Print every line below exactly as written, but leave the pictures behind.

(Records from a collection)
==*==

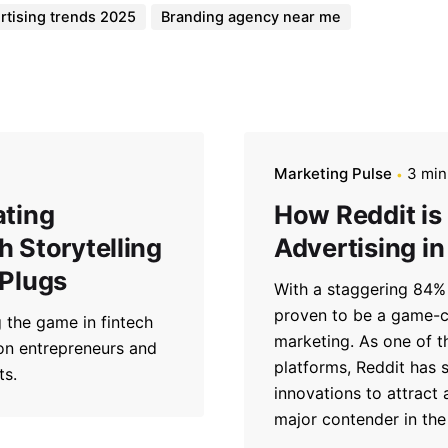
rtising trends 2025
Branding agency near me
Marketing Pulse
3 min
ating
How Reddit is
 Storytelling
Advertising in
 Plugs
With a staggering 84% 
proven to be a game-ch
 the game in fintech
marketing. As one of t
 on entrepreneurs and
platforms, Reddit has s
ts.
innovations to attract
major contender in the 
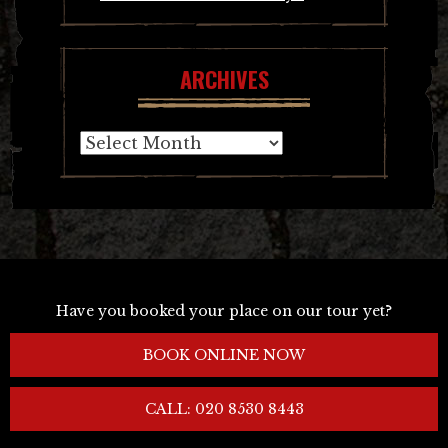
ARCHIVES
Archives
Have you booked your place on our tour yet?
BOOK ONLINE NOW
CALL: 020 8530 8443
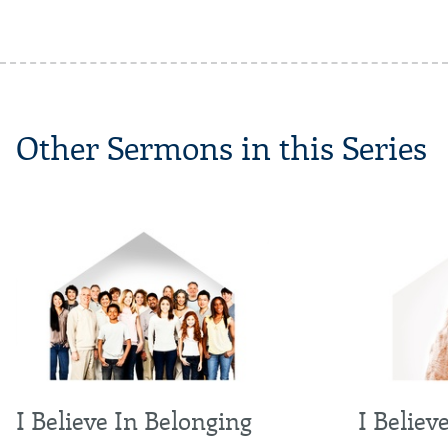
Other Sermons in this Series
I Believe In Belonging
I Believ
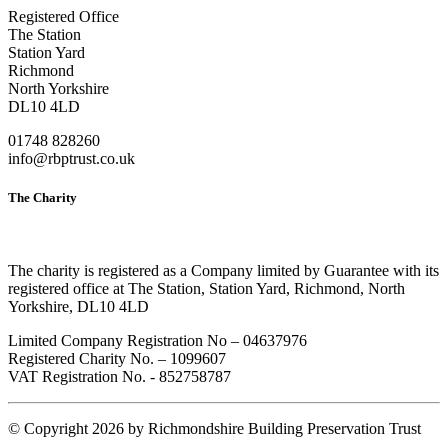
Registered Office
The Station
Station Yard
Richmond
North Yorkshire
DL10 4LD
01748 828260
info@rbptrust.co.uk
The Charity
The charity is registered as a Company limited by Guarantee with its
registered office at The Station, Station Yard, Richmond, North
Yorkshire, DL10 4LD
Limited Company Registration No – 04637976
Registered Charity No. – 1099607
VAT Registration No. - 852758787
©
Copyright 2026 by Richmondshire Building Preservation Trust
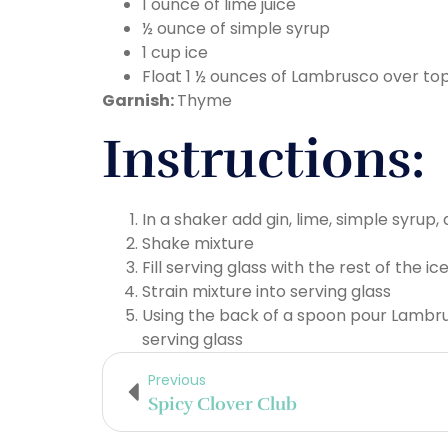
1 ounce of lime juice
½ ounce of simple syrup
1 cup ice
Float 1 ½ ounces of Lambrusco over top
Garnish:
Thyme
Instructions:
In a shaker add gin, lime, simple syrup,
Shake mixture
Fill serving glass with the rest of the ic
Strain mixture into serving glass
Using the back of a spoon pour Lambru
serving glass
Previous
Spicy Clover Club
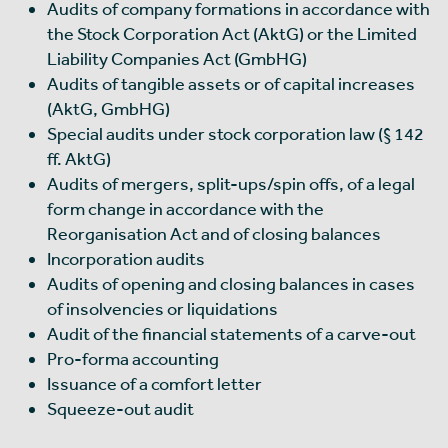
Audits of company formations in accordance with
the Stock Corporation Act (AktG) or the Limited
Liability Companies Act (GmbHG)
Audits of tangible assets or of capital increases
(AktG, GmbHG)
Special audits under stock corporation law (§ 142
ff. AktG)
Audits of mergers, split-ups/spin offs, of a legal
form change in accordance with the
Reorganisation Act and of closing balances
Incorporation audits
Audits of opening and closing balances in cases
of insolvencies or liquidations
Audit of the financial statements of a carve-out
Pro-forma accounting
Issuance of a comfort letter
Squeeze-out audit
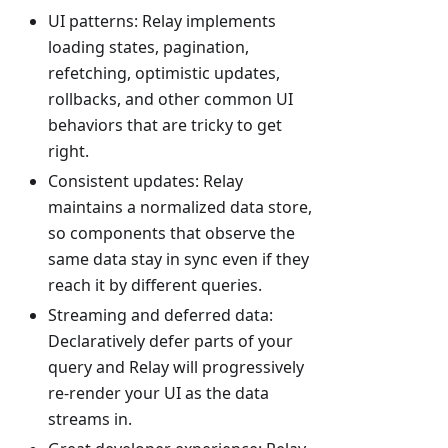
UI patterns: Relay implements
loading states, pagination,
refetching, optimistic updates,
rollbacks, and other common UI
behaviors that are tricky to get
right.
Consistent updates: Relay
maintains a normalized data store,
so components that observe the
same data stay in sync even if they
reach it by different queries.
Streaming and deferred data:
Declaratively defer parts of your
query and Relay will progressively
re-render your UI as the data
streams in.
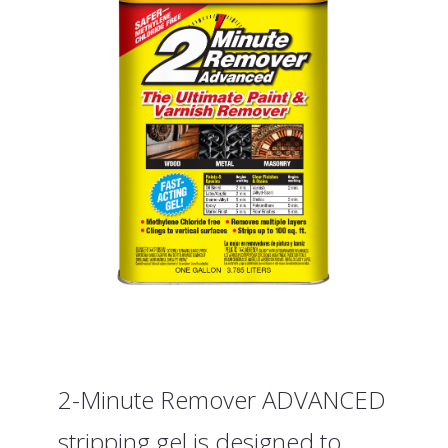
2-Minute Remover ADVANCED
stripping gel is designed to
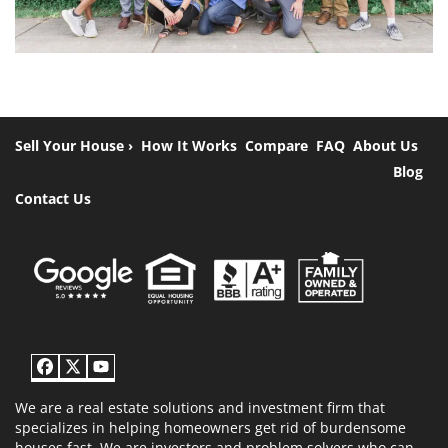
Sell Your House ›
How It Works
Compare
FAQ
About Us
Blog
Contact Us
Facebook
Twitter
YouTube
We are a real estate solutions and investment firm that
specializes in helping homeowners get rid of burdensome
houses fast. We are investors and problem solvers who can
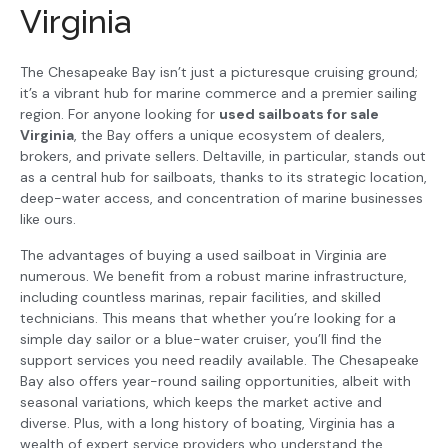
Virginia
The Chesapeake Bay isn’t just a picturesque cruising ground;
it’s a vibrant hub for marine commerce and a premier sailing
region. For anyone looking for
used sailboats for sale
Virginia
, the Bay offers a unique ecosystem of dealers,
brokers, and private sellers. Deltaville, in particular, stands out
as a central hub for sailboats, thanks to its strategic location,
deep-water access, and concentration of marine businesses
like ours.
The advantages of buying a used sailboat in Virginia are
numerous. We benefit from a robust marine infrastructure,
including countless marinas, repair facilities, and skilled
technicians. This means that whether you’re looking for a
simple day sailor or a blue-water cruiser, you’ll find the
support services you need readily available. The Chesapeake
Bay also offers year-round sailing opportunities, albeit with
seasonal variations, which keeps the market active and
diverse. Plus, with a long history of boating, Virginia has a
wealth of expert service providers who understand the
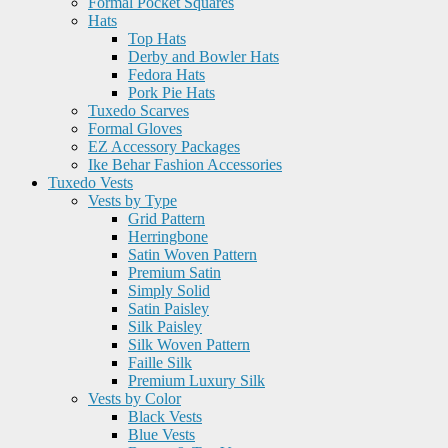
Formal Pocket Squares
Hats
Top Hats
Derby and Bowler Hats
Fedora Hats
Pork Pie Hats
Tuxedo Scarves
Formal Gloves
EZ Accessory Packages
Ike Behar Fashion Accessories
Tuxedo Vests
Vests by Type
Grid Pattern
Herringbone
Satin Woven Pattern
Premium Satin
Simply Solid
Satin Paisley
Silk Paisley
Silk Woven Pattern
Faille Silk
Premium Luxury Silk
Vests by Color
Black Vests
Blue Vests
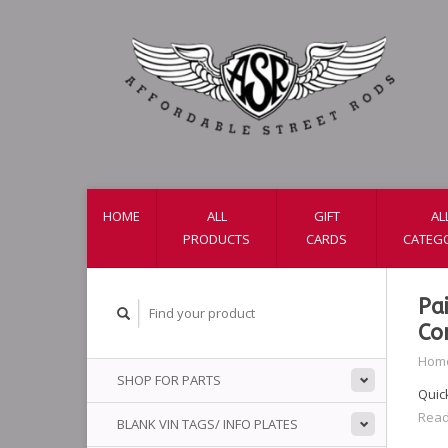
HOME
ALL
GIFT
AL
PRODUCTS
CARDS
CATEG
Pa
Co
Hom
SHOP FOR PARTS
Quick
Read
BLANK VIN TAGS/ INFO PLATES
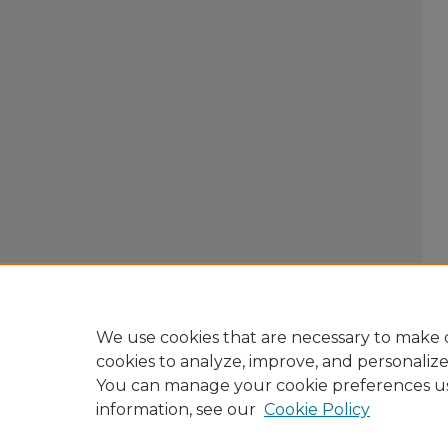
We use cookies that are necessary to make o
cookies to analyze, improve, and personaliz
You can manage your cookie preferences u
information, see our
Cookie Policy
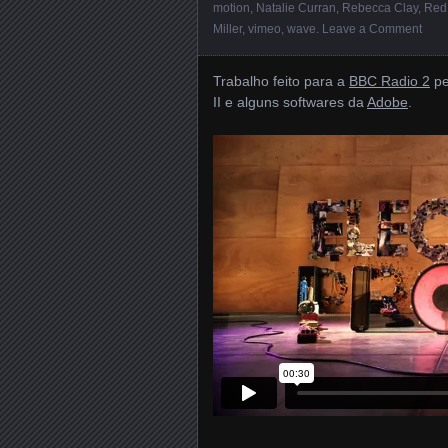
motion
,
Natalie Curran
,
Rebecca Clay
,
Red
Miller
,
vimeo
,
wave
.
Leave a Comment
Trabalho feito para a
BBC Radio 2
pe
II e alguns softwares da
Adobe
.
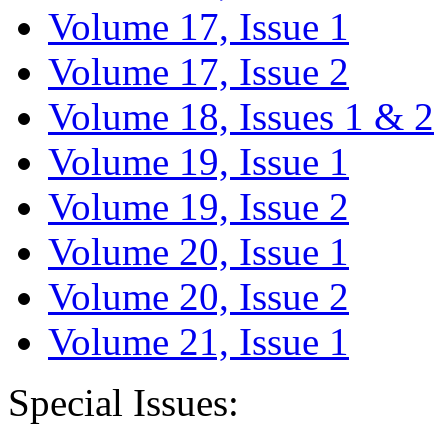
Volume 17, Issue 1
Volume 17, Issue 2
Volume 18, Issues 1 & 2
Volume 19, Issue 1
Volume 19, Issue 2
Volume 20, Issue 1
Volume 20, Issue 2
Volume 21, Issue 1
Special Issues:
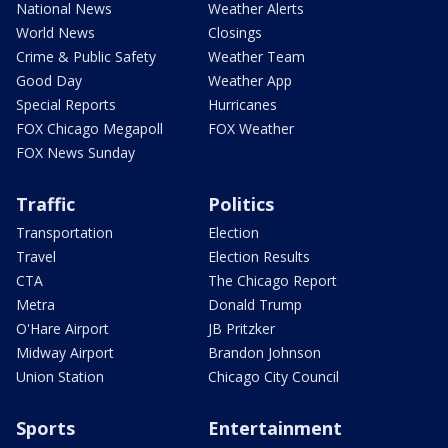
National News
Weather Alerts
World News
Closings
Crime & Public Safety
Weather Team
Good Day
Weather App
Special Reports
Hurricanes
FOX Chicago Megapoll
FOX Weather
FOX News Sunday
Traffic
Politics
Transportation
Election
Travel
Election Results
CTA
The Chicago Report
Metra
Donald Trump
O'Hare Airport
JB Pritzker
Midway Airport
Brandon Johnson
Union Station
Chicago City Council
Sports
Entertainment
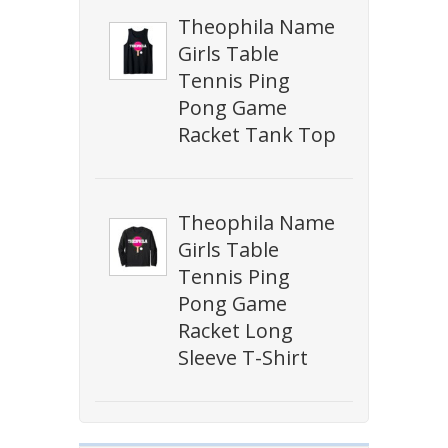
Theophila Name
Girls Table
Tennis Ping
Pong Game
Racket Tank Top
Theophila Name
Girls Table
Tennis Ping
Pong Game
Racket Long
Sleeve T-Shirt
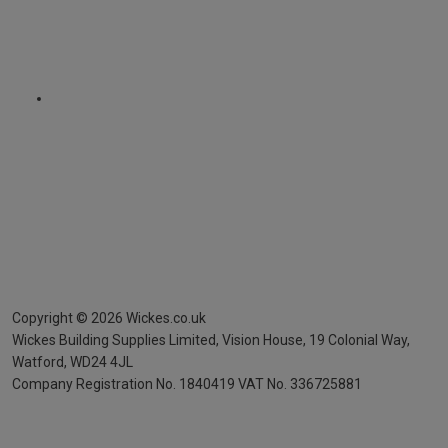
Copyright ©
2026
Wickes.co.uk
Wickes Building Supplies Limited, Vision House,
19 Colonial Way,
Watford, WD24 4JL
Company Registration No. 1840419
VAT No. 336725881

==*==

### TASK RESPONSE
rtising trends 2025
Branding agency near me
Marketing Pulse
3 min
ating
How Reddit is
 Storytelling
Advertising in
 Plugs
With a staggering 84% 
proven to be a game-ch
 the game in fintech
marketing. As one of t
 on entrepreneurs and
platforms, Reddit has s
ts.
innovations to attract
major contender in the 
ARCHIVES
Archives
Have you booked your place on our tour yet?
BOOK ONLINE NOW
CALL: 020 8530 8443
Other Sermons in this Series
I Believe In Belonging
I Believ
Registered Office
The Station
Station Yard
Richmond
North Yorkshire
DL10 4LD
01748 828260
info@rbptrust.co.uk
The Charity
The charity is registered as a Company limited by Guarantee with its
registered office at The Station, Station Yard, Richmond, North
Yorkshire, DL10 4LD
Limited Company Registration No – 04637976
Registered Charity No. – 1099607
VAT Registration No. - 852758787
©
Copyright 2026 by Richmondshire Building Preservation Trust
1 ounce of lime juice
½ ounce of simple syrup
1 cup ice
Float 1 ½ ounces of Lambrusco over top
Garnish:
Thyme
Instructions:
In a shaker add gin, lime, simple syrup,
Shake mixture
Fill serving glass with the rest of the ic
Strain mixture into serving glass
Using the back of a spoon pour Lambru
serving glass
Previous
Spicy Clover Club
Audits of company formations in accordance with
the Stock Corporation Act (AktG) or the Limited
Liability Companies Act (GmbHG)
Audits of tangible assets or of capital increases
(AktG, GmbHG)
Special audits under stock corporation law (§ 142
ff. AktG)
Audits of mergers, split-ups/spin offs, of a legal
form change in accordance with the
Reorganisation Act and of closing balances
Incorporation audits
Audits of opening and closing balances in cases
of insolvencies or liquidations
Audit of the financial statements of a carve-out
Pro-forma accounting
Issuance of a comfort letter
Squeeze-out audit
UI patterns: Relay implements
loading states, pagination,
refetching, optimistic updates,
rollbacks, and other common UI
behaviors that are tricky to get
right.
Consistent updates: Relay
maintains a normalized data store,
so components that observe the
same data stay in sync even if they
reach it by different queries.
Streaming and deferred data:
Declaratively defer parts of your
query and Relay will progressively
re-render your UI as the data
streams in.
2-Minute Remover ADVANCED
stripping gel is designed to
Sell Your House ›
How It Works
Compare
FAQ
About Us
Blog
Contact Us
Facebook
Twitter
YouTube
We are a real estate solutions and investment firm that
specializes in helping homeowners get rid of burdensome
houses fast. We are investors and problem solvers who can
Virginia
The Chesapeake Bay isn’t just a picturesque cruising ground;
it’s a vibrant hub for marine commerce and a premier sailing
region. For anyone looking for
used sailboats for sale
Virginia
, the Bay offers a unique ecosystem of dealers,
brokers, and private sellers. Deltaville, in particular, stands out
as a central hub for sailboats, thanks to its strategic location,
deep-water access, and concentration of marine businesses
like ours.
The advantages of buying a used sailboat in Virginia are
numerous. We benefit from a robust marine infrastructure,
including countless marinas, repair facilities, and skilled
technicians. This means that whether you’re looking for a
simple day sailor or a blue-water cruiser, you’ll find the
support services you need readily available. The Chesapeake
Bay also offers year-round sailing opportunities, albeit with
seasonal variations, which keeps the market active and
diverse. Plus, with a long history of boating, Virginia has a
wealth of expert service providers who understand the
Formal Pocket Squares
Hats
Top Hats
Derby and Bowler Hats
Fedora Hats
Pork Pie Hats
Tuxedo Scarves
Formal Gloves
EZ Accessory Packages
Ike Behar Fashion Accessories
Tuxedo Vests
Vests by Type
Grid Pattern
Herringbone
Satin Woven Pattern
Premium Satin
Simply Solid
Satin Paisley
Silk Paisley
Silk Woven Pattern
Faille Silk
Premium Luxury Silk
Vests by Color
Black Vests
Blue Vests
HOME
ALL
GIFT
AL
PRODUCTS
CARDS
CATEG
Pa
Co
Hom
SHOP FOR PARTS
Quick
Read
BLANK VIN TAGS/ INFO PLATES
We use cookies that are necessary to make o
cookies to analyze, improve, and personaliz
You can manage your cookie preferences u
information, see our
Cookie Policy
motion
,
Natalie Curran
,
Rebecca Clay
,
Red
Miller
,
vimeo
,
wave
.
Leave a Comment
Trabalho feito para a
BBC Radio 2
pe
II e alguns softwares da
Adobe
.
Volume 17, Issue 1
Volume 17, Issue 2
Volume 18, Issues 1 & 2
Volume 19, Issue 1
Volume 19, Issue 2
Volume 20, Issue 1
Volume 20, Issue 2
Volume 21, Issue 1
Special Issues:
National News
Weather Alerts
World News
Closings
Crime & Public Safety
Weather Team
Good Day
Weather App
Special Reports
Hurricanes
FOX Chicago Megapoll
FOX Weather
FOX News Sunday
Traffic
Politics
Transportation
Election
Travel
Election Results
CTA
The Chicago Report
Metra
Donald Trump
O'Hare Airport
JB Pritzker
Midway Airport
Brandon Johnson
Union Station
Chicago City Council
Sports
Entertainment
Theophila Name
Girls Table
Tennis Ping
Pong Game
Racket Tank Top
Theophila Name
Girls Table
Tennis Ping
Pong Game
Racket Long
Sleeve T-Shirt
Copyright ©
2026
Wickes.co.uk
Wickes Building Supplies Limited, Vision House,
19 Colonial Way,
Watford, WD24 4JL
Company Registration No. 1840419
VAT No. 336725881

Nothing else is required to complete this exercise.